When you’re young and coming off an NFL defensive player of the year season that made you your city’s most popular athlete, how do you deal with the fame?
Tania Ganguli of the Houston Chronicle got close to Watt and answers that question in this piece.
One request for an autograph or a picture at a stop outside the house usually snowballs for Watt.
Once one person worked up the nerve, it emboldened others. As Watt walked outside, kids in school uniforms stopped him for autographs, which attracted adults, who attracted more adults. It's a relatively small crowd this time, and he didn't decline anyone. But often the crowd can get so big it takes an hour to get through.

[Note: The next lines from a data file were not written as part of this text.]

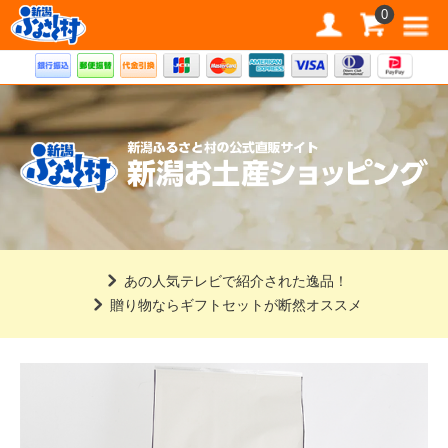
道の駅 新潟ふるさと村公式直販サイト
0
あの人気テレビで紹介された逸品！
贈り物ならギフトセットが断然オススメ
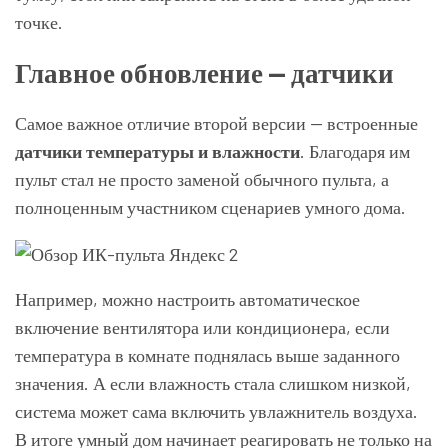
точке.
Главное обновление — датчики
Самое важное отличие второй версии — встроенные
датчики температуры и влажности
. Благодаря им
пульт стал не просто заменой обычного пульта, а
полноценным участником сценариев умного дома.
Например, можно настроить автоматическое
включение вентилятора или кондиционера, если
температура в комнате поднялась выше заданного
значения. А если влажность стала слишком низкой,
система может сама включить увлажнитель воздуха.
В итоге умный дом начинает реагировать не только на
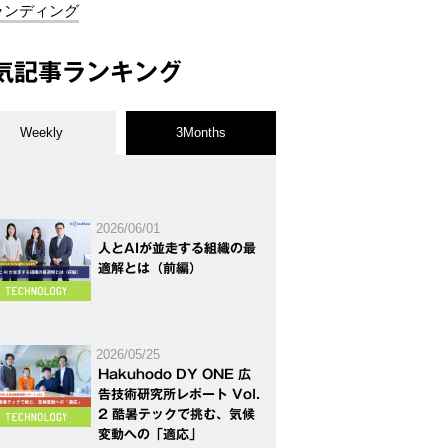
ランディング
気記事ランキング
Weekly
3Months
2026/06/01
人とAIが並走する組織の最
適解とは（前編）
2026/05/25
Hakuhodo DY ONE 広
告技術研究所レポート Vol.
2 酷暑テックで挑む、気候
変動への「適応」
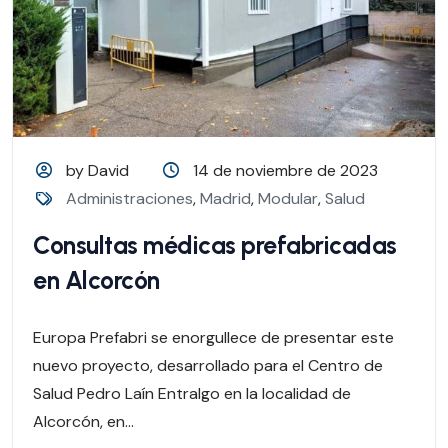
by David
14 de noviembre de 2023
Administraciones
,
Madrid
,
Modular
,
Salud
Consultas médicas prefabricadas
en Alcorcón
Europa Prefabri se enorgullece de presentar este
nuevo proyecto, desarrollado para el Centro de
Salud Pedro Laín Entralgo en la localidad de
Alcorcón, en...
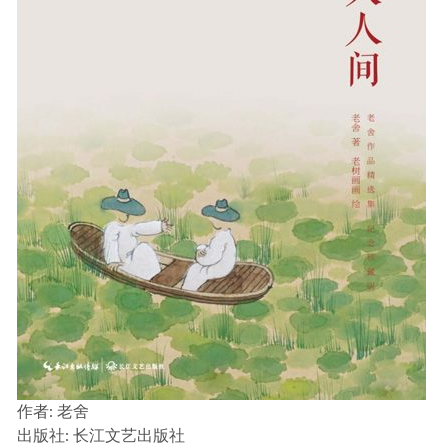
作者
: 老舍
出版社:
长江文艺出版社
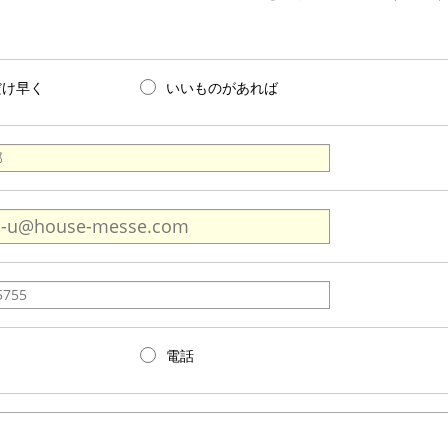
だけ早く
いいものがあれば
電話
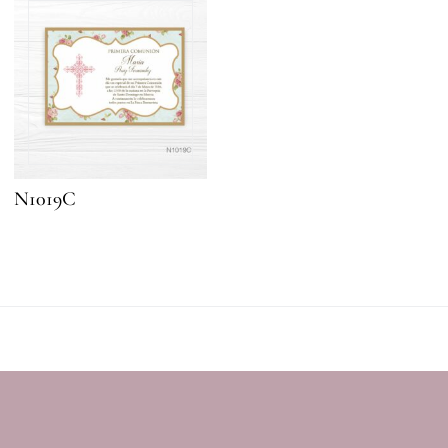
N1019C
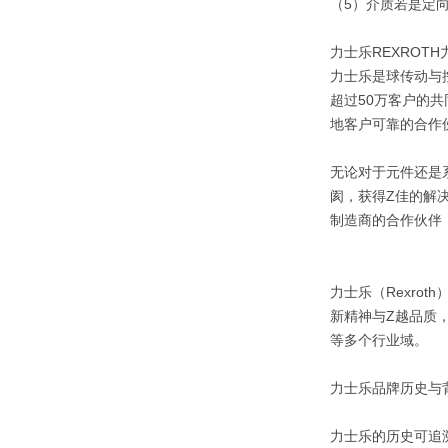
（5）介质若是定
力士乐REXROTH
力士乐是球传动与
超过50万客户的
地客户可靠的合作
无论对于元件还是
阂，获得Z佳的解
制造商的合作伙伴
力士乐（Rexro
新精神与Z越品质
等多个行业域。
力士乐品牌历史与
力士乐的历史可追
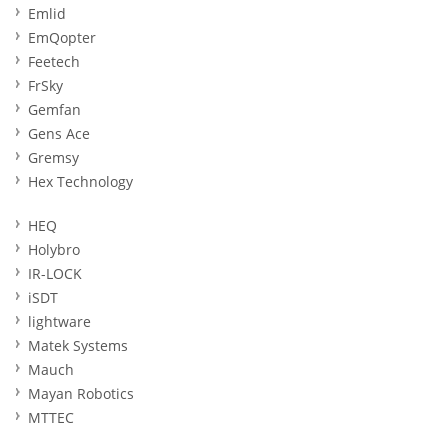
Emlid
EmQopter
Feetech
FrSky
Gemfan
Gens Ace
Gremsy
Hex Technology
HEQ
Holybro
IR-LOCK
iSDT
lightware
Matek Systems
Mauch
Mayan Robotics
MTTEC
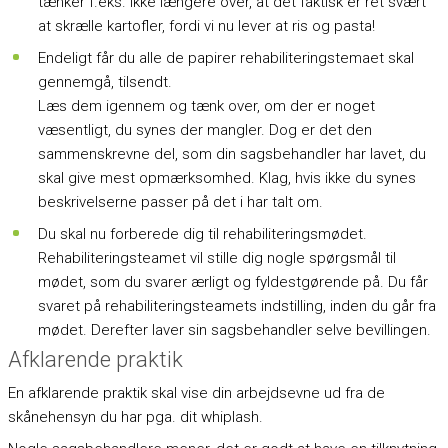
tænker f.eks. ikke længere over, at det faktisk er ret svært
at skrælle kartofler, fordi vi nu lever at ris og pasta!
Endeligt får du alle de papirer rehabiliteringstemaet skal
gennemgå, tilsendt.
Læs dem igennem og tænk over, om der er noget
væsentligt, du synes der mangler. Dog er det den
sammenskrevne del, som din sagsbehandler har lavet, du
skal give mest opmærksomhed. Klag, hvis ikke du synes
beskrivelserne passer på det i har talt om.
Du skal nu forberede dig til rehabiliteringsmødet.
Rehabiliteringsteamet vil stille dig nogle spørgsmål til
mødet, som du svarer ærligt og fyldestgørende på. Du får
svaret på rehabiliteringsteamets indstilling, inden du går fra
mødet. Derefter laver sin sagsbehandler selve bevillingen.
Afklarende praktik
En afklarende praktik skal vise din arbejdsevne ud fra de
skånehensyn du har pga. dit whiplash.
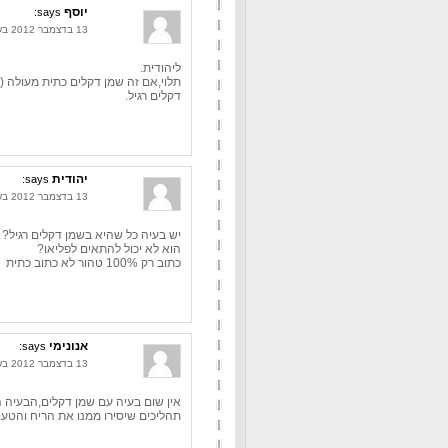
יוסף
says:
13 בדצמבר 2012 בשעה 12:24
ליהודית.
דקלים רגיל.
יהודית
says:
13 בדצמבר 2012 בשעה 16:49
יש בעיה כל שהיא בשמן דקלים רגיל?
הוא לא יכול להתאים לפליאו?
כתוב רק 100% טהור לא כתוב כתית
אנונימי
says:
13 בדצמבר 2012 בשעה 20:28
אין שום בעיה עם שמן דקלים,הבעיה הי
תהליכים שיסירו ממנו את הריח והטעם 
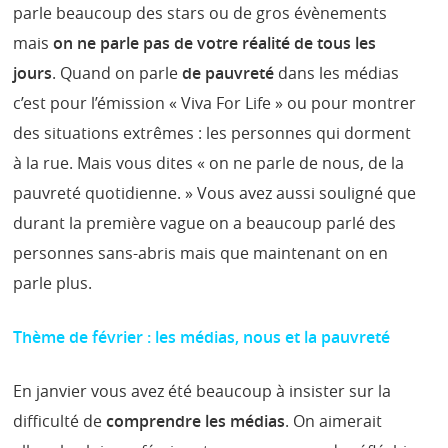
parle beaucoup des stars ou de gros évènements
mais
on ne parle pas de votre réalité de tous les
jours
. Quand on parle
de pauvreté
dans les médias
c’est pour l’émission « Viva For Life » ou pour montrer
des situations extrêmes : les personnes qui dorment
à la rue. Mais vous dites « on ne parle de nous, de la
pauvreté quotidienne. » Vous avez aussi souligné que
durant la première vague on a beaucoup parlé des
personnes sans-abris mais que maintenant on en
parle plus.
Thème de février : les médias, nous et la pauvreté
En janvier vous avez été beaucoup à insister sur la
difficulté de
comprendre les médias
. On aimerait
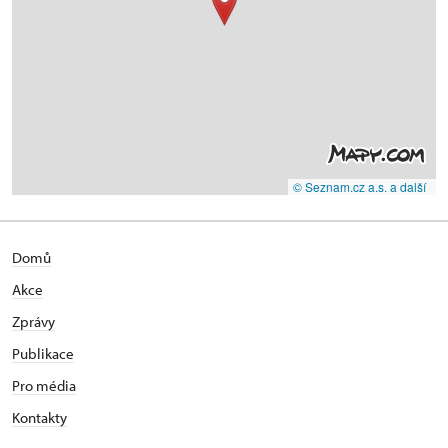
© Seznam.cz a.s. a další
Domů
Akce
Zprávy
Publikace
Pro média
Kontakty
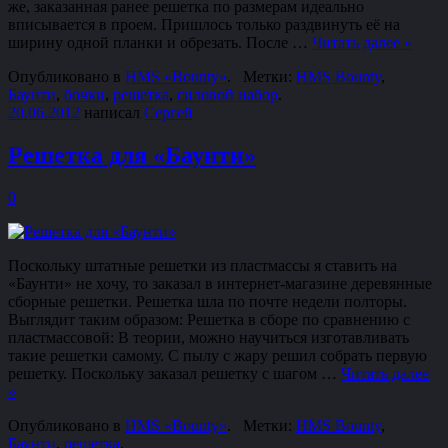
же, заказанная ранее решетка по размерам идеально
вписывается в проем. Пришлось только раздвинуть её на
ширину одной планки и обрезать. После …
Читать далее
»
Опубликовано в
HMS «Bounty»
.
Метки:
HMS Bounty
,
Баунти
,
бочки
,
решетка
,
силовой набор
.
20.06.2012
написал
Сергей
Решетка для «Баунти»
0
Поскольку штатные решетки из пластмассы я ставить на
«Баунти» не хочу, то заказал в интернет-магазине деревянные
сборные решетки. Решетка шла по почте недели полторы.
Выглядит таким образом: Решетка в сборе по сравнению с
пластмассовой: В теории, можно научиться изготавливать
такие решетки самому. С пылу с жару решил собрать первую
решетку. Поскольку заказал решетку с шагом …
Читать далее
»
Опубликовано в
HMS «Bounty»
.
Метки:
HMS Bounty
,
Баунти
,
решетка
.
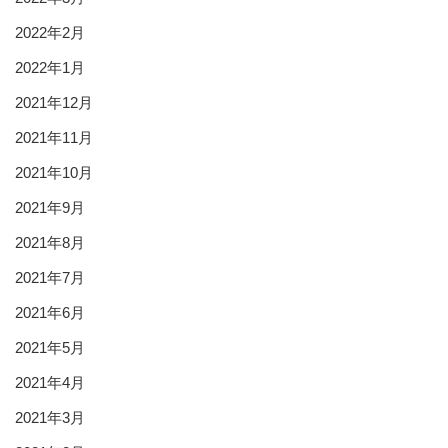
2022年2月
2022年1月
2021年12月
2021年11月
2021年10月
2021年9月
2021年8月
2021年7月
2021年6月
2021年5月
2021年4月
2021年3月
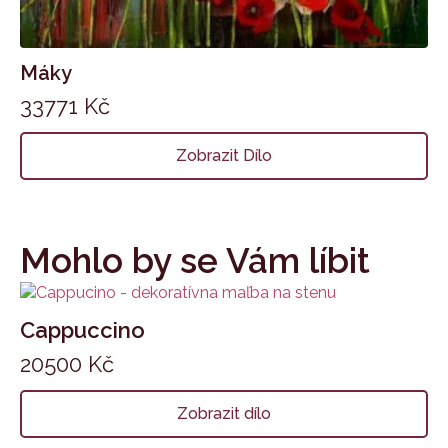
Máky
33771
Kč
Zobrazit Dílo
Mohlo by se Vám líbit
Cappuccino
20500
Kč
Zobrazit dílo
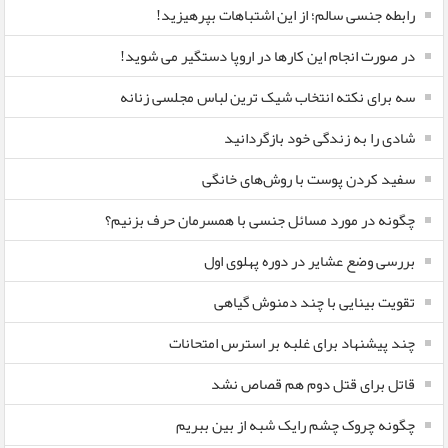
رابطه جنسی سالم؛ از این اشتباهات بپرهیزید!
در صورت انجام این کارها در اروپا دستگیر می شوید!
سه برای نکته انتخاب شیک ترین لباس مجلسی زنانه
شادی را به زندگی خود بازگردانید
سفید کردن پوست با روش‌های خانگی
چگونه در مورد مسائل جنسی با همسرمان حرف بزنیم؟
بررسی وضع عشایر در دوره پهلوی اول
تقویت بینایی با چند دمنوش گیاهی
چند پیشنهاد برای غلبه بر استرس امتحانات
قاتل برای قتل دوم هم قصاص نشد
چگونه چروک چشم رایک شبه از بین ببریم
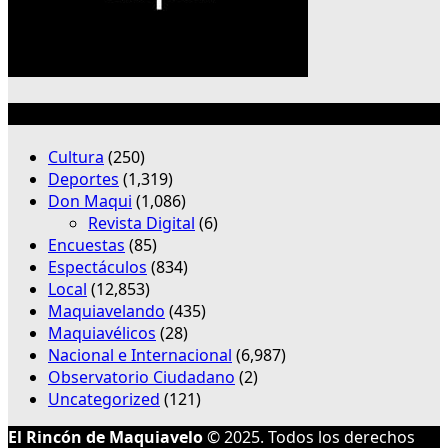
Categorías
Cultura
(250)
Deportes
(1,319)
Don Maqui
(1,086)
Revista Digital
(6)
Encuestas
(85)
Espectáculos
(834)
Local
(12,853)
Maquiavelando
(435)
Maquiavélicos
(28)
Nacional e Internacional
(6,987)
Observatorio Ciudadano
(2)
Uncategorized
(121)
El Rincón de Maquiavelo
© 2025. Todos los derechos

"I think back to when I was a kid when I was growing up, if I would've met Reggie White or Brett Favre or anybody," Watt said. "And I think about how crazy that moment would've been for me and how I would've been freaking out, freaking out."
Watt only declined photo an autograph request if approached while at dinner with family or friends. And even then, children get through.
I know Watt well enough to know he’s still getting his work done.
The question is if the attention wears on him over time, and if, ultimately, he’ll go out less and less and people ask him for more and more.
Right now is the time to run into him as it is all still new and fresh. If you want to say hi, he’s going to give you a minute.
It’s the kind of connection that seems to grow increasingly rare.